Using XML Technologies For Enhancing Log Files
by Jack "jollyjeffers" Hoxley and Oli "evolutional" Wilkinson

Basic requirements and background

Before I get stuck in with explaining the finer points of how to apply XML technologies to software logging there is some background and foundation work to get through.

It is out of the scope of this article to explain all of the technologies from scratch – everything is pretty easy to learn, and I'd say it's even possible for any moderately intelligent individual to pick up everything they need from this article alone.

In order to generate a powerful logging tool it is not necessary to understand all of the technologies fully – there are some parts that just aren't that important.
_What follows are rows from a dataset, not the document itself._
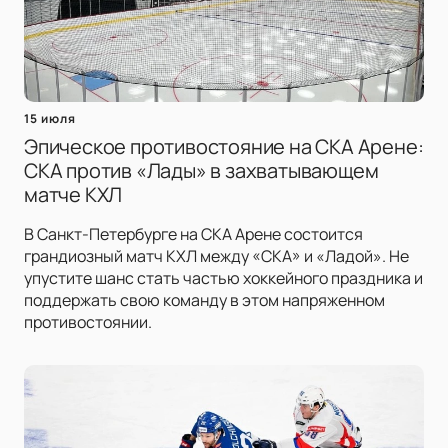
15 июля
Эпическое противостояние на СКА Арене:
СКА против «Лады» в захватывающем
матче КХЛ
В Санкт-Петербурге на СКА Арене состоится
грандиозный матч КХЛ между «СКА» и «Ладой». Не
упустите шанс стать частью хоккейного праздника и
поддержать свою команду в этом напряженном
противостоянии.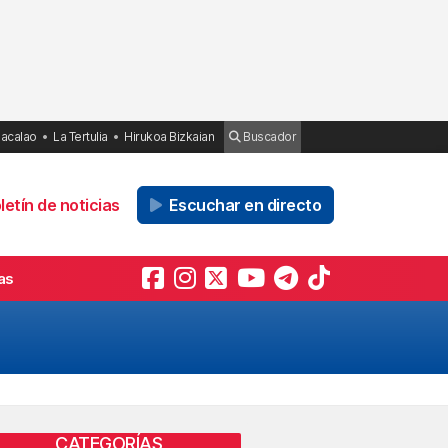
Bacalao
La Tertulia
Hirukoa Bizkaian
Buscador
etín de noticias
Escuchar en directo
as
CATEGORÍAS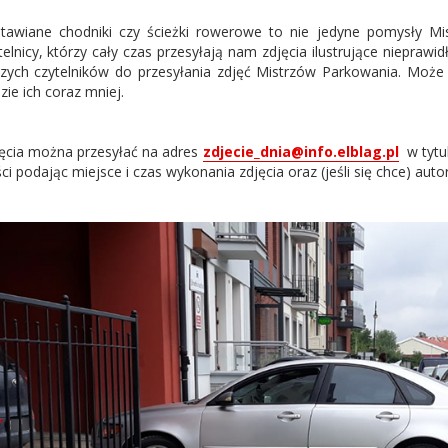
tawiane chodniki czy ścieżki rowerowe to nie jedyne pomysły Mi
telnicy, którzy cały czas przesyłają nam zdjęcia ilustrujące niepr
zych czytelników do przesyłania zdjęć Mistrzów Parkowania. Może p
zie ich coraz mniej.
ęcia można przesyłać na adres
zdjecie_dnia@info.elblag.pl
w tytul
ści podając miejsce i czas wykonania zdjęcia oraz (jeśli się chce) autor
For example, one assumption (that may be frowned upon by some!) is that we will be completely skipping validation with DTDs or schema. This assumption is based on the idea that a computer program will be writing the source XML, and provided the code is written correctly the output should also be correct. However, if you desire this extra validation or wish to do further work on the XML, it is advised that you look into creating your own DTD for your logfiles.

As a quick summary, competency in the following 4 areas is necessary:

XML
- Basic XML tag definitions/rules
- Not the DTD/Schema validation
- Read through the information at [3] and [6]
HTML
- Basic HTML document structure
- Text formatting (bold, underline, italic, fonts)
- How to construct tables
- Read through the description at [7] and the tutorials at [8]
3. XSLT
- Basic structure and usage of XSLT to produce an HTML output
- Use of parameters
- Conditional branching ('choose' and 'if' statements)
- Read through the description at [9] and the tutorials at [10]
4. JavaScript
- How to execute JavaScript from within an HTML context
- Basic JavaScript function definitions and variable declarations
- Read through the information at [11] and the tutorials at [12]
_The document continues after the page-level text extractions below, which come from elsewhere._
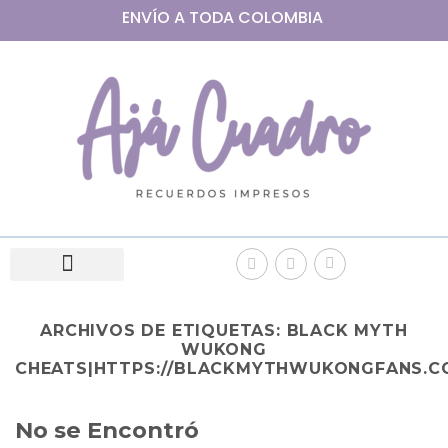
ENVÍO A
TODA
COLOMBIA
ARCHIVOS DE ETIQUETAS:
BLACK MYTH
WUKONG
CHEATS|HTTPS://BLACKMYTHWUKONGFANS.C
No se Encontró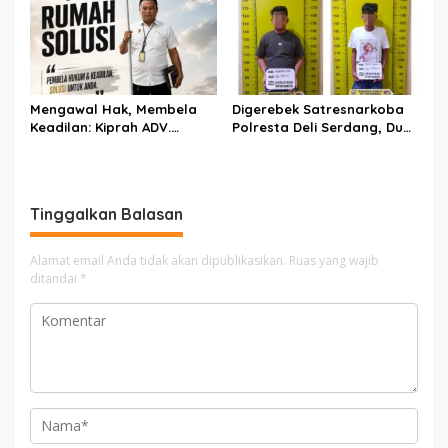
Debit Air Irigasi Watang
Hektare Sawah Warga
Sawitto Menulis
Mengawal Hak, Membela
Digerebek Satresnarkoba
Keadilan: Kiprah ADV.
Polresta Deli Serdang, Dua
Sugiyono Bersama Rumah
Pengedar Sabu di Pagar
Solusi
Merbau Dibekuk
Tinggalkan Balasan
Alamat email Anda tidak akan dipublikasikan.
Ruas yang wajib
ditandai
*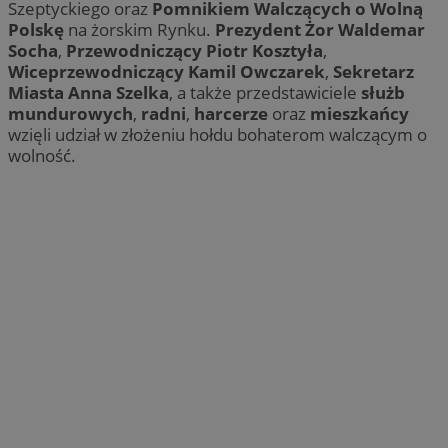
Szeptyckiego oraz
Pomnikiem Walczących o Wolną
Polskę
na żorskim Rynku.
Prezydent Żor Waldemar
Socha
,
Przewodniczący Piotr Kosztyła
,
Wiceprzewodniczący Kamil Owczarek
,
Sekretarz
Miasta Anna Szelka
, a także przedstawiciele
służb
mundurowych
,
radni
,
harcerze
oraz
mieszkańcy
wzięli udział w złożeniu hołdu bohaterom walczącym o
wolność.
If you feel you're fairly proficient on all of these, you can skip to the next section, otherwise I suggest you read the recommended links and have a go at this article later.

Now that I've mentioned all of the core technologies that will be used in this article, it's necessary to mention a few of the necessary tools.

As previously stated, the required tools are all free and readily available. All you really need is a text editor and a web browser. Given that we're going to be integrating this directly with the software, I assume you already have that set up and working, it may well be that you can use your development tool suite.

Using Microsoft's Visual Studio 2002 (and later) it is possible to have your HTML page to be viewed in the browser component (where MSDN usually pops up), then another tab with the HTML source code, another tab with the XML source (for reference) and a final tab with the XSLT code. Changing something in one of these tabs, saving changes and then refreshing the original browser pane worked extremely well for me.

A simpler set of tools would be to use Notepad (or equivalent under Unix/Linux) and a browser such as FireFox [13].

During the course of developing this technology, I came across a variety of problems with cross browser compatibility (a.k.a. making it run on Mozilla and Internet Explorer) and it is quite easy to write a very clever logging system and have it fail to operate on a different browser. This article has been tested with FireFox and Internet Explorer 6 under WindowsXP SP2 and appears to work fine. One small caveat is that under SP2, Internet Explorer can get quite picky (with respect to security considerations) about what it will and won't allow – so you can end up having the browser refusing to view your own files!!

Writing the data to an XML file

Right, background aside, we can get onto the "meat" of this article – writing the XML based log files.

My personal implementation of this technology is done in C++ using a singleton class representing my log. C++ also offers some extremely powerful features via the C Pre-Processor directives that make coding log file output a breeze.

However, it is important to note that you can write XML data from pretty much any computer language currently in use – for the simple reason that it is just text data. It can get a little hairy when messing with Unicode/ASCII output, but this'll probably only bite you if you're working on internationalisation and/or your software logs its output in a language that doesn't fit into the ASCII table.

There are a variety of additional libraries that can be used within your language of choice to aid in reading/writing XML. Most Java distributions have implementations of SAX/DOM ([14] and [15]) parsers and writers, and the TinyXML library [16] comes well recommended for C++ developers. For this article, using one of these libraries may well be useful – but not required at all. Streams (C++) and Writers (Java) are perfectly sufficient to output the necessary information to an ".xml" text file.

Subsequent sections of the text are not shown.